No.
Once a nominee is confirmed by the U.S. Senate, that approval is final and may not be withdrawn or revoked, as a consequence of the United States Constitution. At that point, the only power the U.S. Senate has over the appointee is to impeach that individual, or to abolish the post to which that individual was appointed entirely by law. No law passed by Congress and no Congressional rule can change this fact.
This is a point so completely settled and obvious that I do not believe that it has ever been litigated. Certainly, the U.S. Senate has never purported to withdraw or revoke its confirmation of a nominee.
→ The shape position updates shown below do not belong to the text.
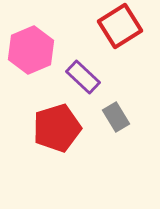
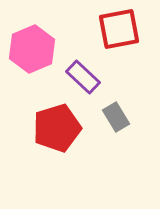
red square: moved 1 px left, 3 px down; rotated 21 degrees clockwise
pink hexagon: moved 1 px right, 1 px up
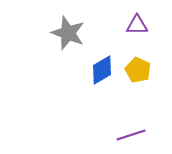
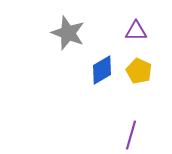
purple triangle: moved 1 px left, 6 px down
yellow pentagon: moved 1 px right, 1 px down
purple line: rotated 56 degrees counterclockwise
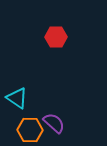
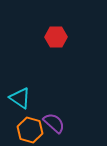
cyan triangle: moved 3 px right
orange hexagon: rotated 15 degrees clockwise
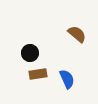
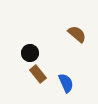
brown rectangle: rotated 60 degrees clockwise
blue semicircle: moved 1 px left, 4 px down
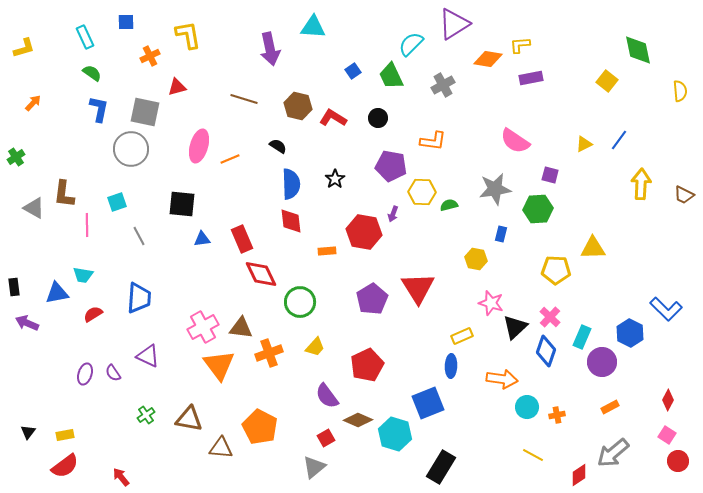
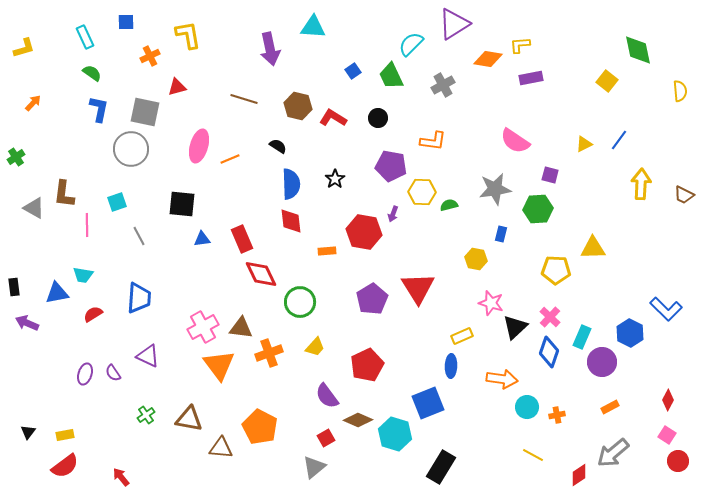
blue diamond at (546, 351): moved 3 px right, 1 px down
Congressmen delegate their power of advice when they nominate
department heads.
This is a fundamental misunderstanding of the advice and consent power of Article II, Section 2, Clause 2 of the U.S. Constitution, which in the course of enumerating powers of the President states:
He shall have power, by and with the advice and consent of the Senate,
to make treaties, provided two thirds of the Senators present concur;
and he shall nominate, and by and with the advice and consent of the
Senate, shall appoint ambassadors, other public ministers and consuls,
judges of the Supreme Court, and all other officers of the United
States, whose appointments are not herein otherwise provided for, and
which shall be established by law: but the Congress may by law vest
the appointment of such inferior officers, as they think proper, in
the President alone, in the courts of law, or in the heads of
departments.
It is not a power of Congress, in general, it is particular to the U.S. Senate.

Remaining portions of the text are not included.